Marco Rubio’s 2016 campaign brings in $12 million

Updated

Marco Rubio’s presidential campaign announced on Monday that it raised $12 million in the second fundraising quarter of this year. That amount — when combined with the cash his allied groups brought in — catapults the Florida senator to the top tier of GOP candidates in terms of fundraising. 

In addition to the $12 million raised, Rubio’s leadership political action committee brought in $1.2 million, while a super PAC and non-profit policy group backing Rubio raised $32 million. That brings Team Rubio’s total haul to about $45.2 million. 

RELATED: Jeb Bush’s $114 million haul: By the numbers

While the amount is impressive, it still puts him in third place in the overall GOP money race. Former Florida Gov. Jeb Bush is far ahead in first after his campaign and allied super PAC brought in a massive $114 million haul in the first half of the year. Sen. Ted Cruz of Texas came in second with $51 million during that same time frame.  

Former Texas Gov. Rick Perry’s campaign and outside groups backing him have raised $17.9 million while former Hewlett Packard CEO Carly Fiorina reported a total of $4.8 million. Candidates must file their April-June numbers to federal officials by July 15, while super PACs supporting those candidates have until July 31 to file reports.

Rubio’s campaign said it received donations from all 50 states and touted the amount of grassroots donations it received. The median donation was $50, while the most frequent donation was $25. Rubio received strong support in his home state — where he’s competing with Bush — with more than 12,000 contributors giving a total of $2.2 million to his campaign.

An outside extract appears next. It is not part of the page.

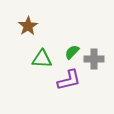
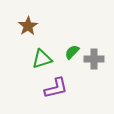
green triangle: rotated 20 degrees counterclockwise
purple L-shape: moved 13 px left, 8 px down
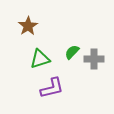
green triangle: moved 2 px left
purple L-shape: moved 4 px left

RELATED: The 2016 money race: What we know now and what to look out for

On the Democratic side, front-runner Hillary Clinton’s campaign has said it brought in $45 million in the second quarter of this year, with Priorities USA Action, the super PAC supporting Clinton, saying it would report a $15.6 million haul for the quarter. Bernie Sanders, the Vermont senator who’s taking on Clinton in the Democratic primary, said that he’s brought in $15 million since announcing his presidential bid on April 30.